- _Work instruction_
Where a line contains the word "ホームフォーユー", copy that line from the records below.
....................
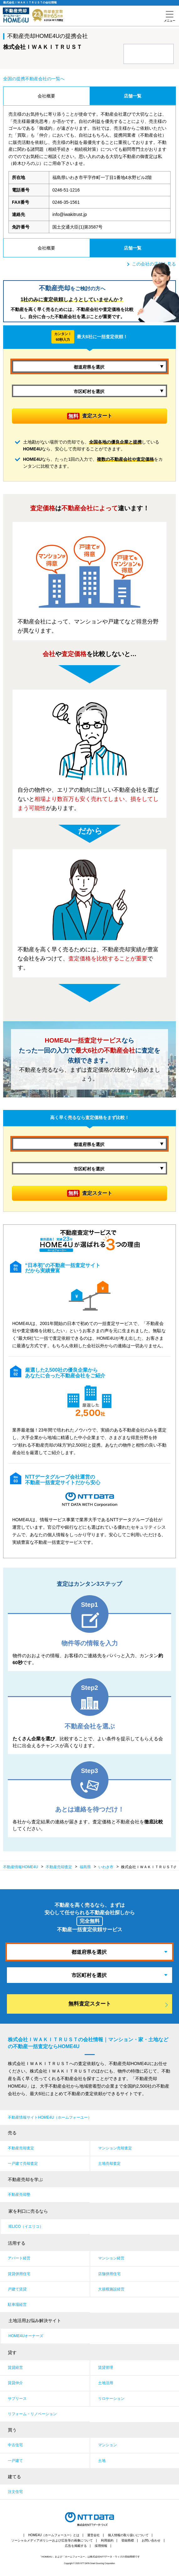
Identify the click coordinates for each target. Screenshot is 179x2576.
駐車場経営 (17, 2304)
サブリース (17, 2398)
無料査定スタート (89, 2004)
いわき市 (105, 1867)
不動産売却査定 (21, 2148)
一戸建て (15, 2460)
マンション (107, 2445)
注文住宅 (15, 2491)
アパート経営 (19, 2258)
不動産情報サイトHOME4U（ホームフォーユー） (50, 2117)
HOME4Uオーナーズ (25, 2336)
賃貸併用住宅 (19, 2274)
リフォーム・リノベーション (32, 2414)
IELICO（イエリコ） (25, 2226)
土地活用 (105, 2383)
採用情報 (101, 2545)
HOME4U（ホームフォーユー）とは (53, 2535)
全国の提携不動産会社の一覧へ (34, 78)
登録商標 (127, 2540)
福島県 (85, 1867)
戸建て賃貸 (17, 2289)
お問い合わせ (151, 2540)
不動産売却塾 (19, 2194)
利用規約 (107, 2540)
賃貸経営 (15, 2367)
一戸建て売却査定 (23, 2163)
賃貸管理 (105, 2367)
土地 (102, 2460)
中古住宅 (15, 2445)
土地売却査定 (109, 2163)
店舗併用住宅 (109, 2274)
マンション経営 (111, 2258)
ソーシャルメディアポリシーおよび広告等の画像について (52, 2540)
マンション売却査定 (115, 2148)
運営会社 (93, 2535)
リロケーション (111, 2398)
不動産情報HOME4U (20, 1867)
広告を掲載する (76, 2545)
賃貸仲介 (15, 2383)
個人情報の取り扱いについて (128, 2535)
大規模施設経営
....................
- _Output for this exercise_
不動産情報サイトHOME4U（ホームフォーユー） (50, 2117)
HOME4U（ホームフォーユー）とは (53, 2535)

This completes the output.